Bloomberg NewsThe login page for Tencent Holdings’ WeChat app.

China already boasts the world’s most sophisticated Internet censorship system. According to the Chinese Communist Party, it isn’t good enough.

In an explanation of its reform blueprint released late Friday, the party said that the Internet poses “a new comprehensive challenge” to the country’s stability.

Though much of the language within it reflects previous boilerplate statements, the explanation specifically names Tencent Holdings‘s mobile messaging application WeChat among the different social media tools it says pose problems.

“Following the increasing power of online media, Internet media and industry management has lagged far behind the quick changes that have come with its development. In particular [we] face the rapid growth of social networking and instant communication tools, like Weike and WeChat, which disseminate information rapidly, have a large influence and broad coverage, and have a strong ability to mobilize society,” the explanation in part reads.

It isn’t clear what the document meant when it referred to Weike, though in the past it was sometimes used to refer to Twitter-like microblogs such as Sina’s Weibo. Tencent didn’t immediately respond to a request for comment late Friday.

The statement goes on to add “how [we] strengthen the legal system and public opinion guidance, guarantee the orderly spread of information online, national security, and social stability, has already become a real and prominent problem.”

Though officials have recently discussed the government’s opinions about the dangers social media poses to China, the explanation marks a rare high-level and unified statement about the party’s view of the Chinese Internet in recent years.

The explanation also enumerates a number of “obvious flaws” in the government’s current Internet “management system,” including inconsistent, conflicting and multiheaded oversight and function that gives it a “low effectiveness.”

The statement is a strong indication that a recent crackdown on social media in China is set to continue.
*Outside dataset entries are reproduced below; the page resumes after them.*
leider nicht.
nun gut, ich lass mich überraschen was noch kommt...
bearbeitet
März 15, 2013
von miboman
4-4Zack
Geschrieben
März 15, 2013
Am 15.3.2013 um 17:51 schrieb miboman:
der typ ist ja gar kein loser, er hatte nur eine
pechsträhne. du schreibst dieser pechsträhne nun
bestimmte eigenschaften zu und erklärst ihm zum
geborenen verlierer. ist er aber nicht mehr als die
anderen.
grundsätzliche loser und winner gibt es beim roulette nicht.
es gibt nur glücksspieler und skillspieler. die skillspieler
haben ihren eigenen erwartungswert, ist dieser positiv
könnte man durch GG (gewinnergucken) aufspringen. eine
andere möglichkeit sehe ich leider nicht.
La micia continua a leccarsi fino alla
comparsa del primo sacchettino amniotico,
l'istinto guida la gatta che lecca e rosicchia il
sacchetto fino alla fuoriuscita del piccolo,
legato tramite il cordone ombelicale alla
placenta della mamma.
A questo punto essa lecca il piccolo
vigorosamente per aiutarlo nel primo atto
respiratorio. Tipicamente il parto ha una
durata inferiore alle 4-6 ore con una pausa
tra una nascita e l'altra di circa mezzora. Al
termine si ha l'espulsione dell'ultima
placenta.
In recent months the government has warned and punished a number of well-known social media commentators and also punished accounts linked to the spread of what it says are rumors and personal attacks online. Critics say the moves are aimed at quashing dissent and the discussion of sensitive topics online.
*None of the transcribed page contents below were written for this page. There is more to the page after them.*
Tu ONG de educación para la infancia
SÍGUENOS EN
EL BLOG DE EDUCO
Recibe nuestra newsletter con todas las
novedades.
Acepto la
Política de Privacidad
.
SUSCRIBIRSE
Though the statement is short on any tangible steps the government will likely take to improve the system, one line from the reform blueprint points a specific problem the government will likely work to address. At one point the statement says China needs “a robust system to manage sudden occurrences on the Internet.” The use of “sudden occurrences” likely refers to the rapid spread of discussion of unpredictable events over social media.

Analysts in the past have said that censors often struggle to keep up with frank and at times angry comments that follow events like the 2011 high-speed train crash in the eastern city of Wenzhou. Though censorship on social media platforms like Weibo have become increasingly fast and automated in recent years, the language suggests the party still expects further improvements.
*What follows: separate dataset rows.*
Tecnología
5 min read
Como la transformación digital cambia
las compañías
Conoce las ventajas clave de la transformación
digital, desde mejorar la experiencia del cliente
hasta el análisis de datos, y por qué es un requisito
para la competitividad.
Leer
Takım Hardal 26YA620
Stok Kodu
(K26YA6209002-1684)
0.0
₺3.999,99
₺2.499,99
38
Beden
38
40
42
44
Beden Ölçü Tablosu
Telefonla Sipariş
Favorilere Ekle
Despite the occasionally specific diagnosis of problems, the statement was light on concrete actions that will be taken. “China will improve the mechanism set for preventing and cracking down on crimes related to the Internet and better handle emergencies in cyberspace in order to form an online public opinion that is positively guided and administrated in accordance with the law,” it said.

Just how that is done is unlikely to get much clearer any time soon.